昨年10月にガザ戦争が勃発して以来、2度目の冬を迎えたガザ地区で、生後間もない新生児が凍死するという痛ましい出来事が報じられた。
25日(現地時間)「AP通信」など海外メディアの報道によると、ガザ地区南部のマワシ地区にあるテント村で生まれたセラ・マラフード・ファシフちゃんが、極寒のため凍死したと明らかになった。
セラちゃんの父、マラフードさんは前夜の気温は9度まで下がり、厳しい冷気が身にこたえる夜だったと語った。
彼はセラちゃんを毛布で包み温めようとしたが、生後間もない女児にとっては、毛布だけで耐えられる寒さではなかった。

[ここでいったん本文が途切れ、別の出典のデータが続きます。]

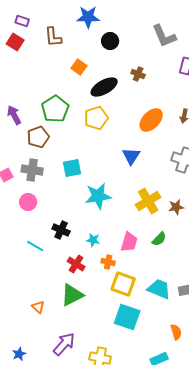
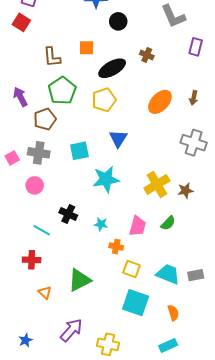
brown L-shape: (53, 37) -> (52, 57), moved
orange square: (79, 67) -> (87, 48), turned -35
blue triangle: (131, 156) -> (118, 139), moved
red cross: (76, 264) -> (32, 260), moved, turned -30
yellow square: (123, 284) -> (131, 269), size x0.7
orange semicircle: (176, 332) -> (173, 313), moved

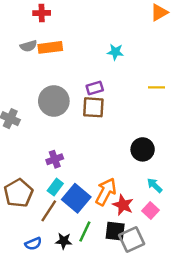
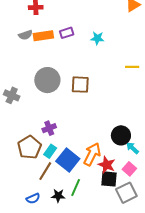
purple rectangle: (95, 88) -> (67, 33), moved
black circle: (143, 149) -> (121, 135), moved
brown pentagon: (18, 193) -> (29, 147), moved
black square: (115, 231) -> (109, 179), moved
gray square: (132, 239) -> (126, 193), moved

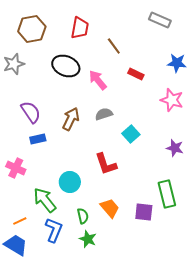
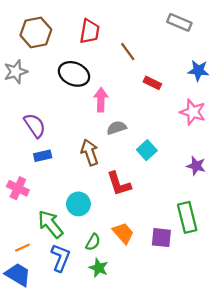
pink arrow: (98, 80) -> (101, 100), moved, turned 40
brown arrow: (71, 119) -> (90, 152), moved, turned -45
green semicircle: (83, 216) -> (93, 242), turned 42

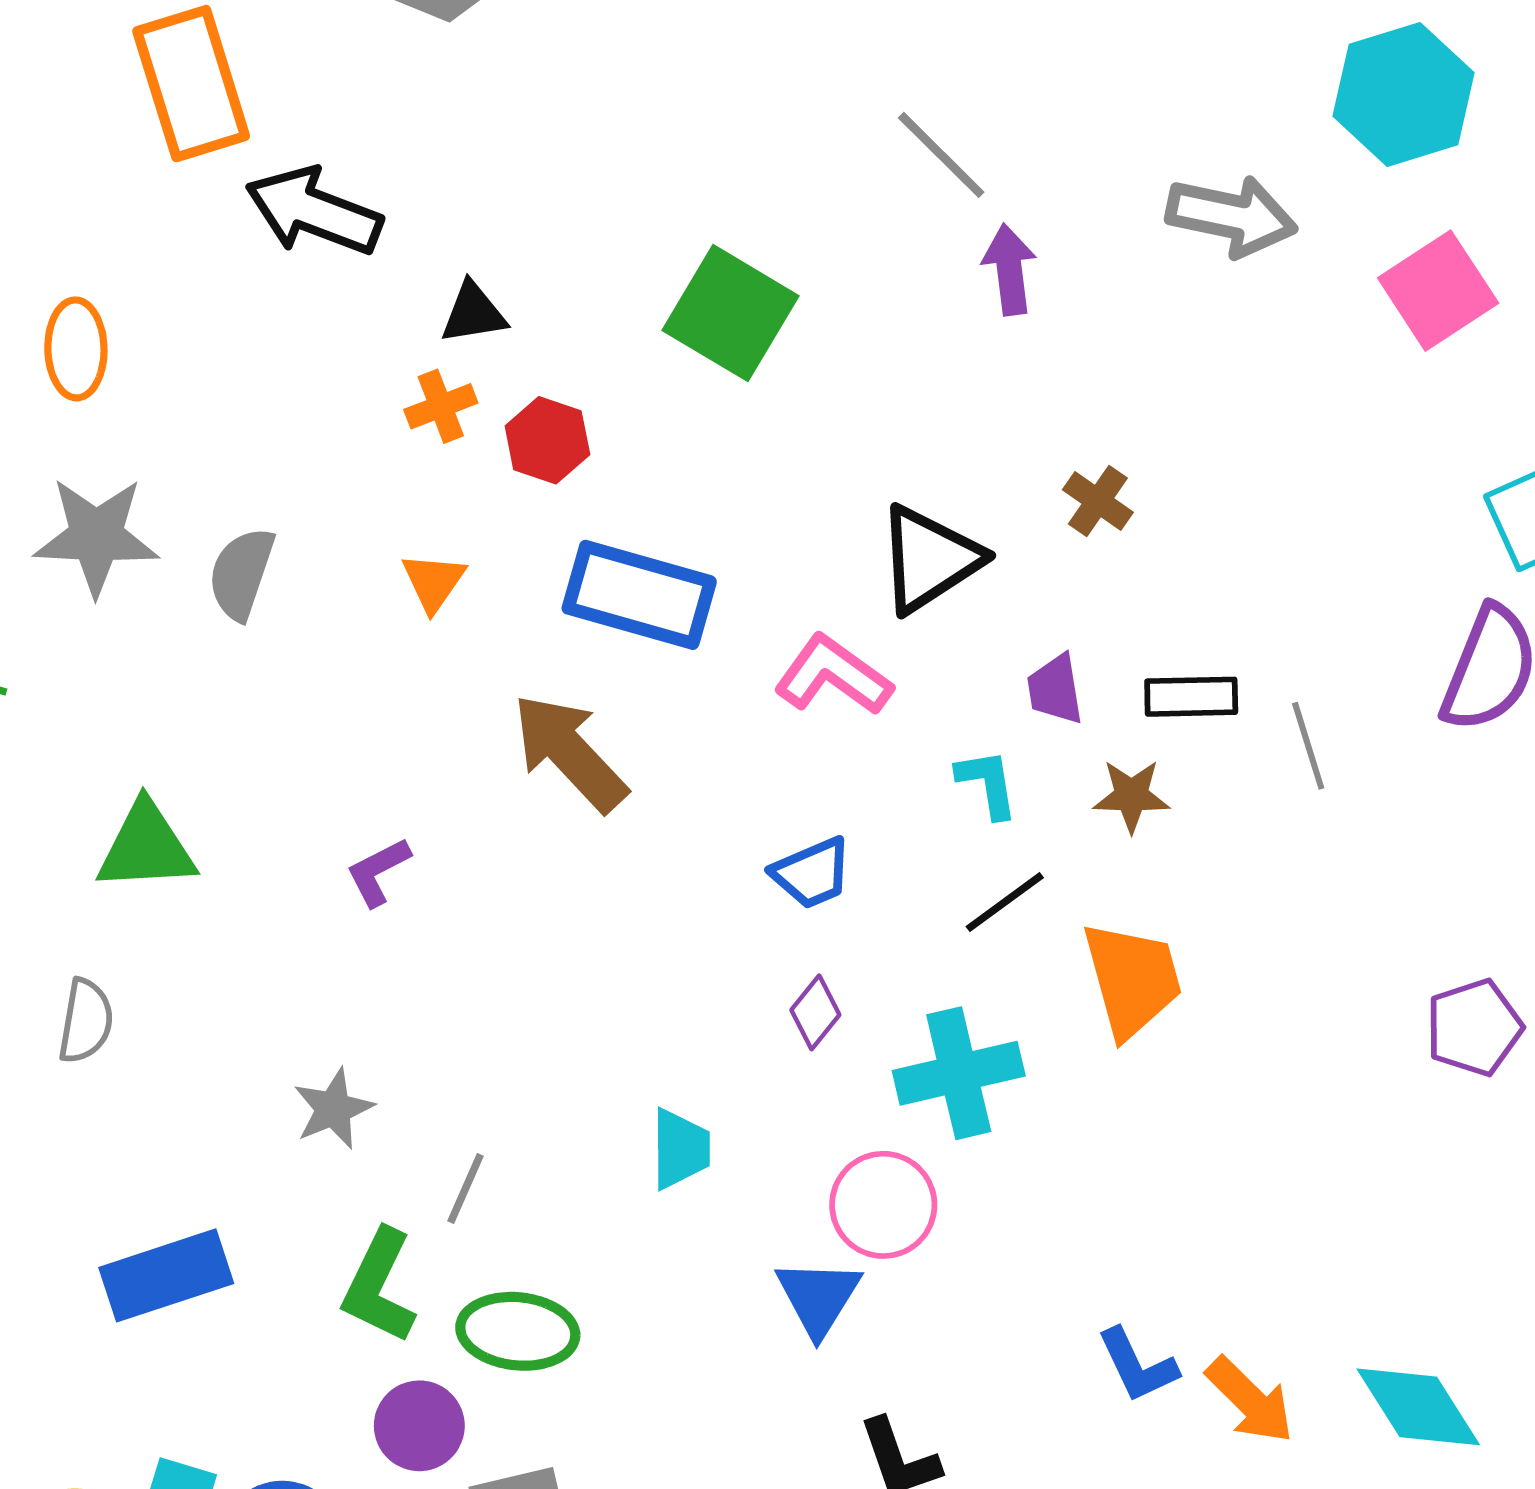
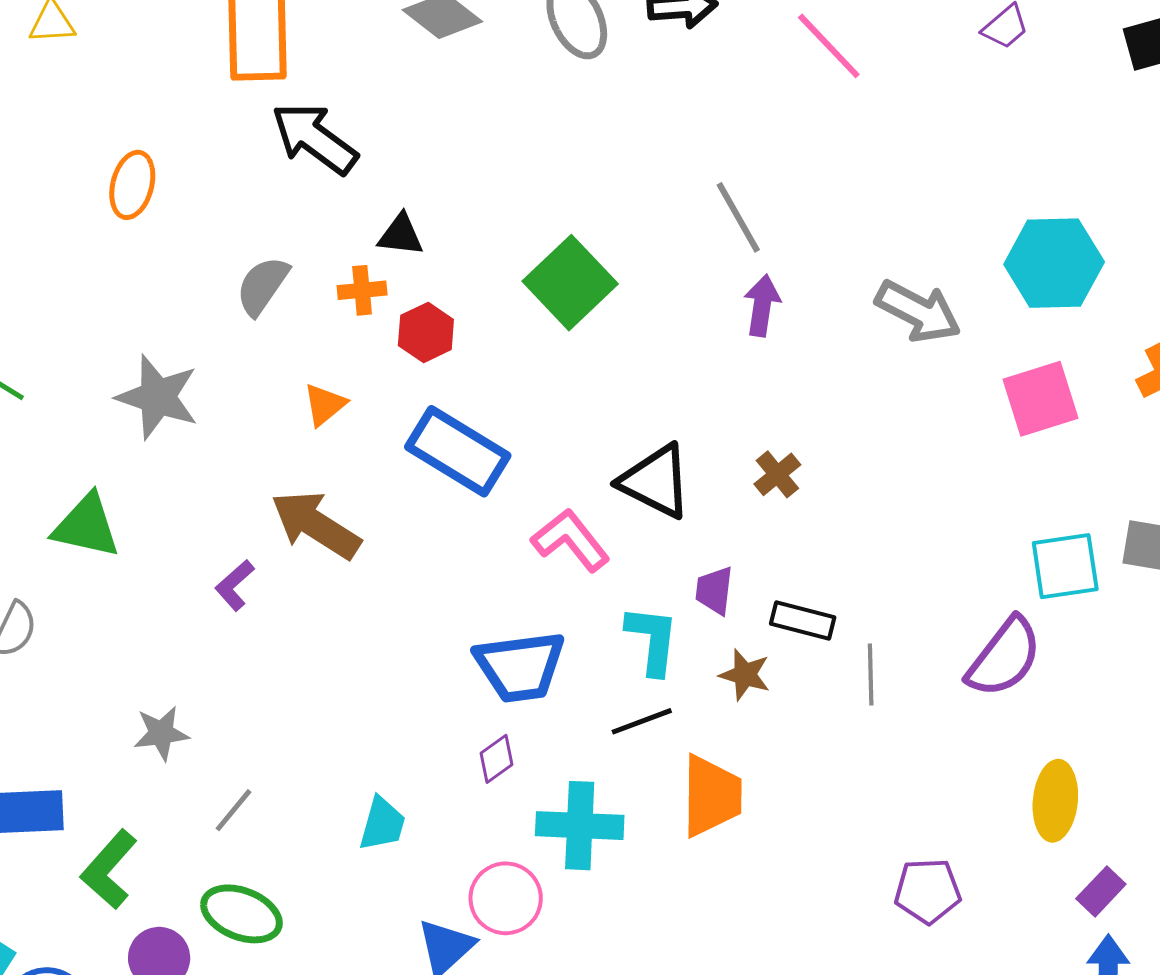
gray star: (96, 536) -> (158, 397), moved
black triangle: (929, 559) -> (656, 481), turned 44
gray semicircle: (241, 573) -> (262, 286), moved
brown arrow: (570, 752) -> (316, 525), moved, turned -30
cyan L-shape: (987, 783) -> (652, 640), size x1.4
purple L-shape: (378, 872) -> (235, 585), turned -30
blue trapezoid: (812, 873) -> (520, 667), size x1.6
green L-shape: (379, 1286) -> (109, 869), moved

家族が身を寄せるテントは風をさえぎることもできず、大人でさえ寒さに耐えるのが困難な状況に、セラちゃんは夜中に3度もつらい寒さに夜泣きをしたという。
翌朝、家族たちは体が硬直したセラちゃんを発見した。
セラちゃんの唇は紫色に変色し、蒼白い肌には死斑があらわれていた。
マラフードさんは「セラの体はまるで木のようにかたくなっていた」と語った。
家族は急いで病院に搬送したが、すでに手遅れだったという。
ハンユニスのナセル病院で小児科の責任者を務めるアハメド・ファラ医師は、セラちゃんの死因が重度の低体温症であることを確認した。
医師によると、前日24日にも、生後3日と生後1ヶ月未満の新生児2人が重度の低体温症により死亡したという。

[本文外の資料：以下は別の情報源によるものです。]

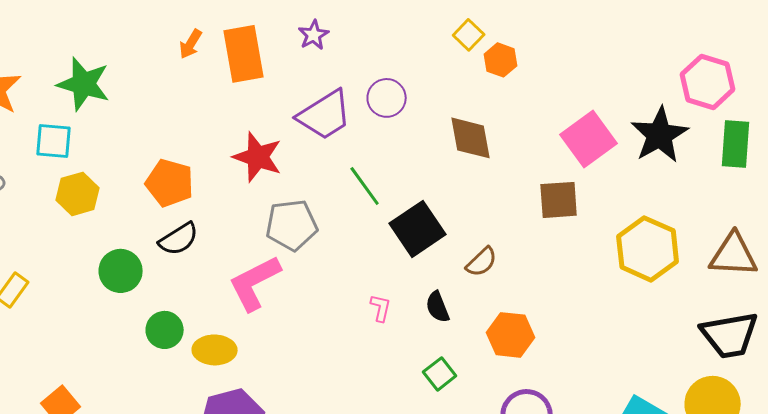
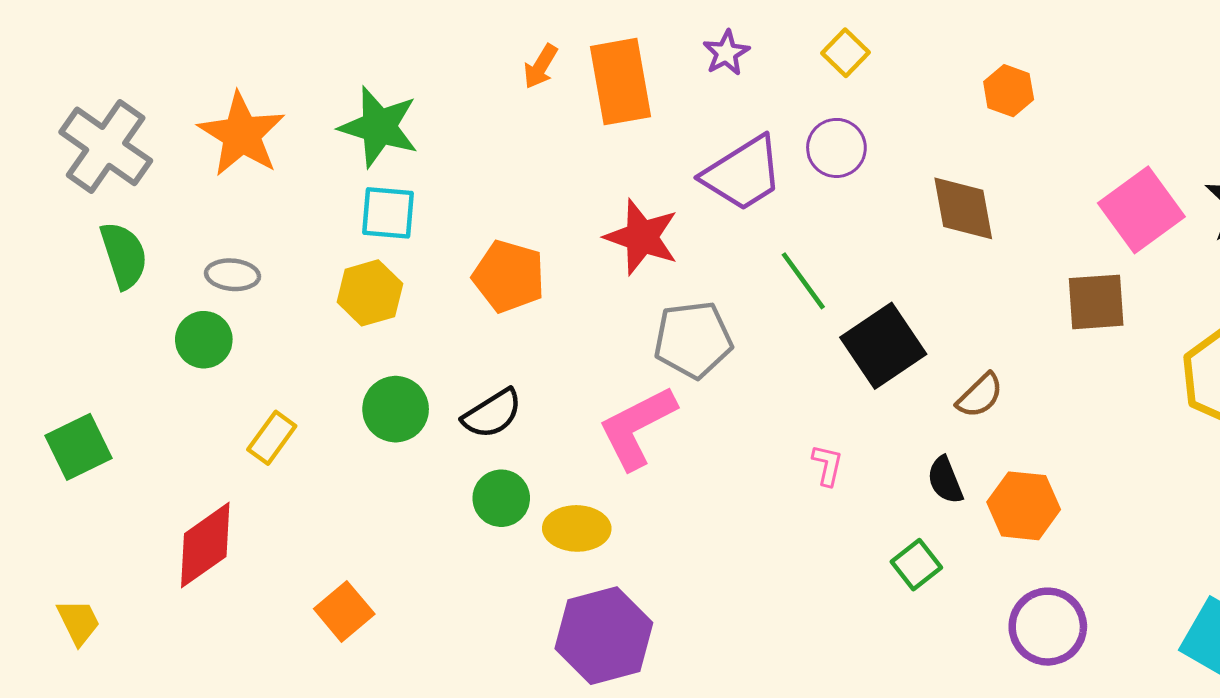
yellow square: (469, 35) -> (845, 53), moved
cyan square: (54, 141) -> (388, 213), moved
black semicircle: (179, 239) -> (492, 414), moved
green circle: (121, 271) -> (396, 409), moved
black semicircle: (438, 307) -> (945, 480), moved

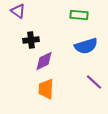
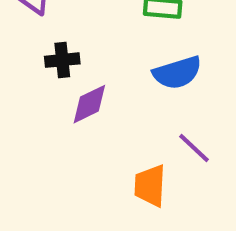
orange trapezoid: (46, 89) -> (150, 186), moved

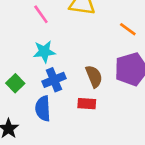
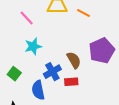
orange line: (128, 29) -> (83, 13), moved
blue cross: (54, 80) -> (52, 72), moved

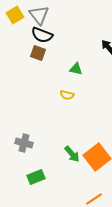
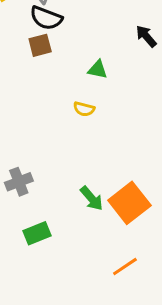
brown square: (38, 53) -> (40, 45), turned -35
gray cross: (24, 143) -> (19, 182), turned -36

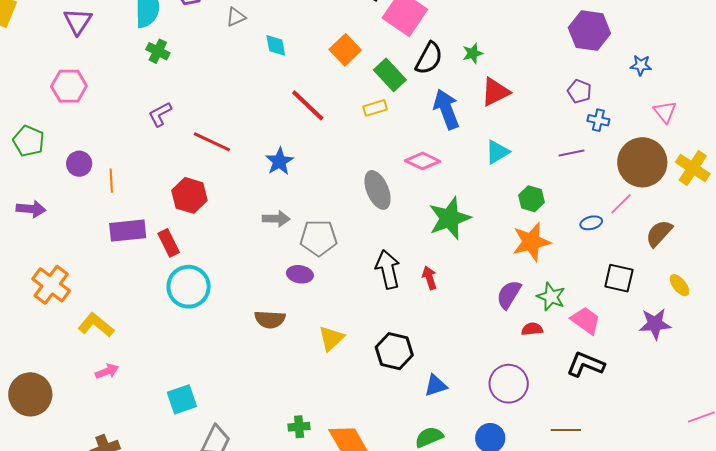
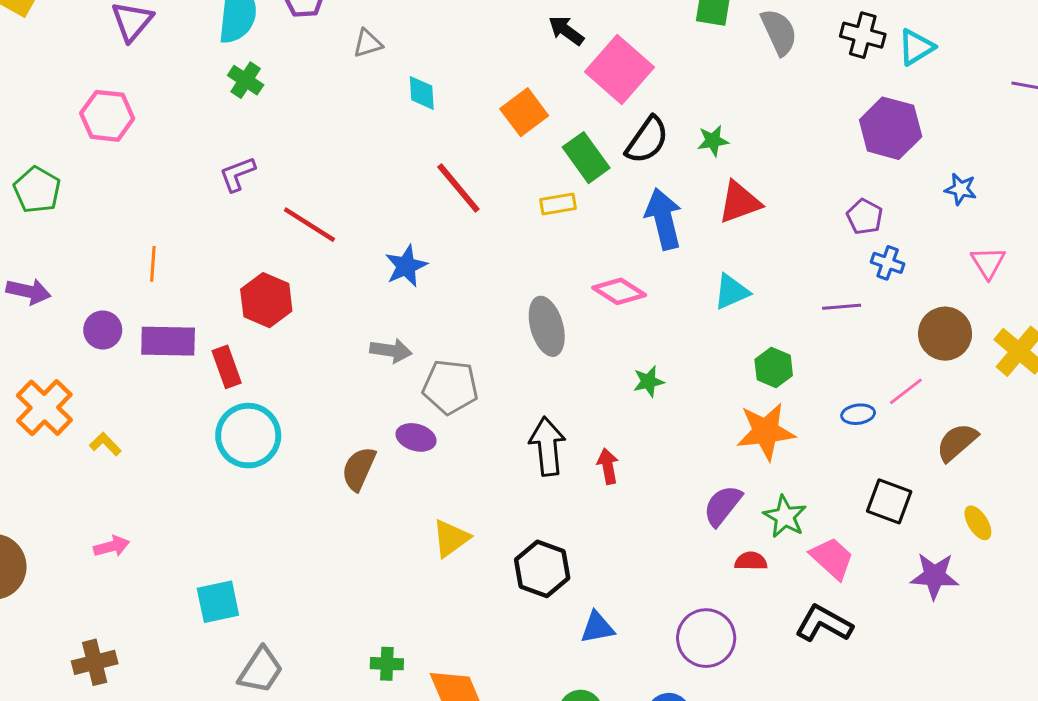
brown circle: (642, 162) -> (945, 334), size x0.7
purple circle: (79, 164) -> (103, 330), moved
green star: (450, 218) -> (649, 381), size x0.5
brown semicircle: (270, 319) -> (359, 469), moved, turned 104
yellow L-shape: (96, 325) -> (105, 444), moved, size x0.6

パレスチナ保健省によると、昨年10月7日にパレスチナのイスラム組織「ハマス」の奇襲攻撃でガザ戦争が始まって以来、4万5,000人を超えるパレスチナ人が死亡し、そのうち、子どもは1万7,600人以上が犠牲になった。
国連パレスチナ難民救済事業機関のフィリップ・ラザリーニ事務局長は、国連の資料を引用し、ガザ地区では1時間に1人の子どもが命を落としていると述べた。

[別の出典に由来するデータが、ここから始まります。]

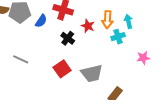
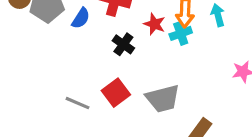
cyan cross: (118, 37) -> (181, 33), moved
gray line: (21, 59) -> (77, 103), moved

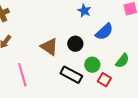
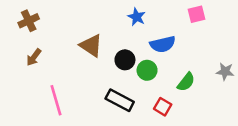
blue semicircle: (104, 32) -> (163, 44), turned 30
brown triangle: (49, 47) -> (91, 46), moved
green circle: (92, 65) -> (147, 70), moved

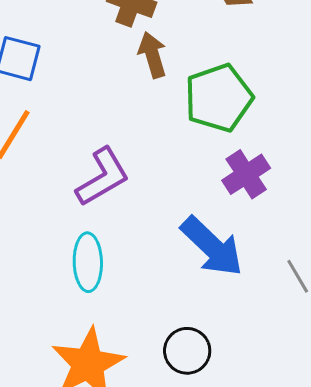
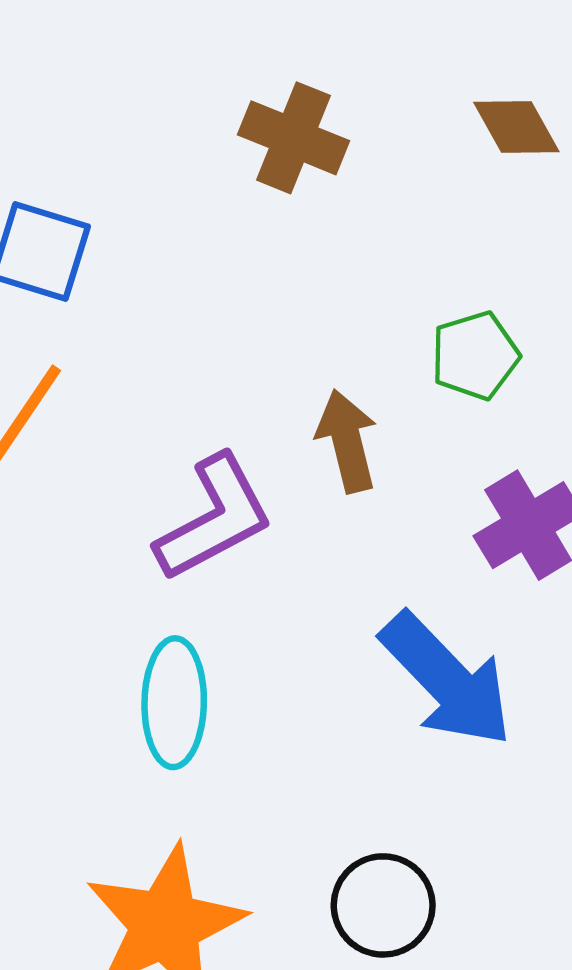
brown arrow: (152, 55) -> (347, 441), moved
green pentagon: (219, 98) -> (475, 356), size x0.6

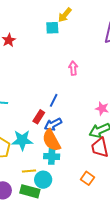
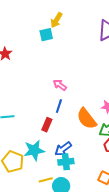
pink arrow: (73, 68) -> (60, 85), moved, turned -40
blue arrow: (53, 124) -> (63, 149), moved
orange semicircle: (51, 140) -> (87, 119), moved

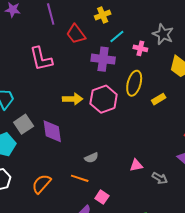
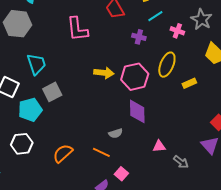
purple cross: (103, 59) -> (139, 37), size x0.6
purple diamond: (52, 131) -> (137, 111), moved

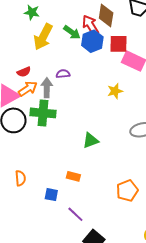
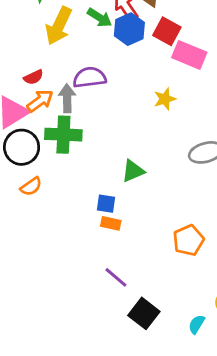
red square: (119, 44) -> (167, 31), turned 30
purple semicircle: (63, 74) -> (90, 77), size x1.6
orange semicircle: (20, 178) -> (31, 186), moved, turned 63
blue square: (51, 195) -> (106, 204), moved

ガザ地区の医療従事者らは、イスラエルの攻撃により現地の医療システムが機能不全に陥り、子どもたちが適切な治療を受けられない状況にあると指摘している。
ファラ医師は、現在、稼働中のガザ地区内の新生児病棟は平常時の20%に過ぎず、人工呼吸器を含む医療機器も不足していると述べた。
国連児童基金・ユニセフの広報担当は「戦争による子どもたちの犠牲は、私たちに連帯責任を改めて痛感させる」とし、「今の世代の子どもたちは基本的な人権を無惨に侵害され、未来を奪われるという苦痛を経験している」と指摘した。